Eliot R. Stark, a Michigan-based managing director at the investment bank Capital Insight Partners Inc., said that regulators could at least require Capitol to strengthen Michigan Commerce before cutting ties, since the new company would be hard pressed to find capital on its own.
"They will no longer have Capitol to support it and any kind of capital raise will be tough to do because they have no track record to support it," Stark said.
According to filings with the Securities and Exchange Commission, regulators ordered Michigan Commerce Bank to have a leverage ratio of 9% and a total risk-based capital ratio of 12%.
At June 30, Michigan Commerce's leverage ratio was 8.46%. Its total risk-based capital ratio was not disclosed.
Cristin K. Reid, Capitol's president of corporate operations, said that the bank will continue to work toward those capital ratios and that its being below them should not weigh on the deal.
The spinoff is the latest in a series of recently announced changes at Capitol. Though it once aspired to have 100 bank charters, it has been struggling lately with the capital drain of having not only loan trouble, but a slew of start-up banks to support.
Since hiring KBW Inc.'s Keefe, Bruyette & Woods in April, Capitol has announced the sale of five of its subsidiary banks.

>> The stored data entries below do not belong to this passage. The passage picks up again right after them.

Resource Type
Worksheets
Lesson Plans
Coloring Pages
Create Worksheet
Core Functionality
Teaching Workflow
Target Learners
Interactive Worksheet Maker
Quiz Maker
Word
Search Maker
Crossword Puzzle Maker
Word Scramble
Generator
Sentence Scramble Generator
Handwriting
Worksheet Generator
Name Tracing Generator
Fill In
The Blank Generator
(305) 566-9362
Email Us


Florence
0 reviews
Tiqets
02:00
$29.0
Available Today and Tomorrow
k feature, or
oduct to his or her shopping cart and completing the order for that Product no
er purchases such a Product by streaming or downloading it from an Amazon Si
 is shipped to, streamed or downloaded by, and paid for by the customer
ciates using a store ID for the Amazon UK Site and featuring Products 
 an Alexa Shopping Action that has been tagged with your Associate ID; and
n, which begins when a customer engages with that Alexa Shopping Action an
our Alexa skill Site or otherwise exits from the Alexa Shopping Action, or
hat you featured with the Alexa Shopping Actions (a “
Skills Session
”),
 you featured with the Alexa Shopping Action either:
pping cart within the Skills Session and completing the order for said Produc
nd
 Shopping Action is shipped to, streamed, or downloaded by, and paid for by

The company announced Thursday a second-quarter loss of $18.7 million, compared with earnings of $623,000 a year earlier, as its provision for loan losses increased nearly sixfold, to $35.8 million.
Even following the split, Capitol will continue to face credit problems and a capital crunch. Based on second-quarter data adjusted for the split, nearly 5.63% of Capitol's assets were nonperforming.
However, Moran said the hope is that the deal will clean up the murkiness created by its operations in Michigan, which, in turn, could make access to capital easier.
"This brings clarity, which should result in better valuation in the capital markets, which potentially improves our access to additional sources of funds," he said.
Capitol needs approval from the Securities and Exchange Commission and the Internal Revenue Service to complete the deal.
Terry McEvoy, an analyst with Oppenheimer & Co. agreed with Moran, saying that the company's reputation has been skewed by its Michigan headquarters. "Investors have been hesitant to own a part of Michigan," he said.
"It might have been 40% of the company, but it was 100% of the stock price," he added. "Now it will be a company in the West and the Rockies and the Southwest; that sounds a lot better than a company in Michigan."
Following the split, Michigan will make up 10% of Capitol's assets. It has three remaining bank units there. Two of those are strategic moves Capitol's only national bank charter and its trust company. The other is a newer subsidiary, of which Capitol owns 51%.
Capitol is not the only company to distance itself from the Wolverine State. In 2007, the $63.3 billion-asset Comerica Inc. ditched Detroit as its headquarters in favor of Dallas.
But regardless of how the spinoff goes, observers said few other companies are likely to copy Capitol. "There aren't that many multibank holding companies, because many of them have consolidated," Bonaventure said.